Now They Are Citizens Of The Nation They Serve
By Jennifer McDermott
The Day
Now they are citizens of the nation they serve
Tim Martin/The Day
Pfc. Tina Durnik of the Connecticut National Guard gets a kiss from her husband, Sgt. Tomasz Durnik, after Tina became an American citizen during a ceremony Monday at the Submarine Force Museum in Groton.
Naturalization ceremony held at sub museum for members of the military
Groton - Wearing an Army uniform and a broad smile, Tina Durnik recited the Pledge of Allegiance Monday.
It was the first time she had said the pledge as a U.S. citizen.
"I was shaking, I was happy, I was nervous," said Durnik, 25, who is from Germany. "Now it's final. Now I'm an American."
The Naval Submarine Base hosted a naturalization ceremony Monday for 15 local service members and relatives of service members at the Submarine Force Museum, commemorating this month as the national Military Appreciation Month and Saturday as Armed Forces Day. The new citizens are from 12 countries.

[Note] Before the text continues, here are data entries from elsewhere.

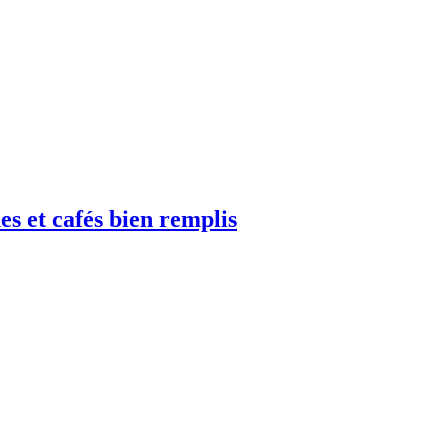
es et cafés bien remplis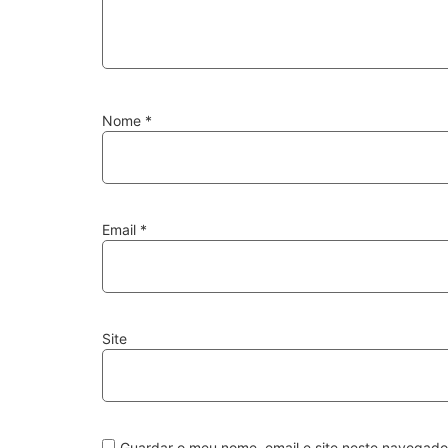
Nome
*
Email
*
Site
Guardar o meu nome, email e site neste navegado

The base hosted a similar ceremony the day before Armed Forces Day last year at which 12 current and former service members became American citizens. It was the first U.S. Citizen and Immigration Services ceremony to take place at a military installation in Connecticut.
Monday, Capt. Marc W. Denno, commanding officer of the Naval Submarine Base, reminded the audience that Adm. Hyman G. Rickover, known as the "father of the nuclear Navy," came to the United States from Russia at the age of 6. Denno called Rickover's decades of service to his adopted country "awe-inspiring" and said "tens of thousands of immigrants are making similar commitments, serving in our U.S. military."
"They're on the front lines in Iraq, in Afghanistan and other front lines around the world. And they're right here," Denno said, referring to the sailors from other countries currently serving at the base.
One such sailor, Kelvin Sealy, led the pledge after U.S. District Court of Connecticut Senior Judge Warren Eginton administered the Oath of Allegiance. Originally from Barbados, Sealy came to the United States at the age of 5 and joined the Navy in 1998. He applied to become a citizen last year.
"I wish I would've done it earlier," he said after the ceremony. "I feel like it's overdue since I was serving."
Sealy, a logistics specialist who lives in Groton with his wife and two daughters, said he was honored to lead the pledge after becoming a citizen.
Bob Ross, executive director of the state's Office of Military Affairs, said he was proud at the end of the ceremony to say, "Welcome, fellow Americans." And U.S. Rep. Joe Courtney, D-2nd District and the keynote speaker, said the event underscored the strong connection between citizenship and military service.
Durnik now lives in Willimantic and serves as a private first class and combat medic in the Connecticut Army National Guard. She met her husband, Tomasz Durnik, while visiting Willimantic as a high school exchange student and moved to the United States before they married five and a half years ago. Tomasz Durnik also serves in the state's National Guard as a sergeant.
Tina Durnik said the naturalization ceremony "means a lot, especially being in the military."
Garfield Brown, 35, said he came to the United States from Jamaica in 2004 for educational opportunities and "a better life." A senior airman in the U.S. Air Force, Brown lives in New Haven and is scheduled to deploy to Afghanistan for eight months in January.
"I always wanted to be a citizen so as soon as I got a chance, I jumped at it," Brown said.
With his certificate of citizenship in hand, Brown said, "I feel good. No, I feel great."